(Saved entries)
########

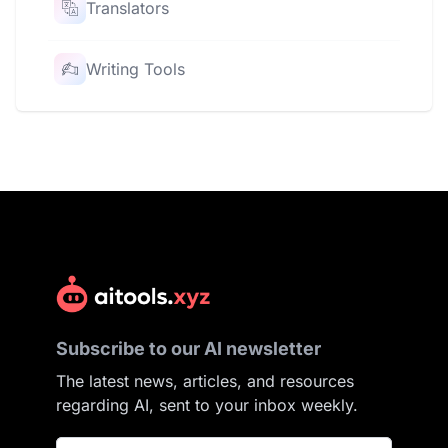
Translators
Writing Tools
Subscribe to our AI newsletter
The latest news, articles, and resources
regarding AI, sent to your inbox weekly.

########

● WHAT THE EXERCISE ASKS: Retype the data above exactly; pictures are not part of the copy.

● WRITTEN RESPONSE:
Translators
Writing Tools
Subscribe to our AI newsletter
The latest news, articles, and resources
regarding AI, sent to your inbox weekly.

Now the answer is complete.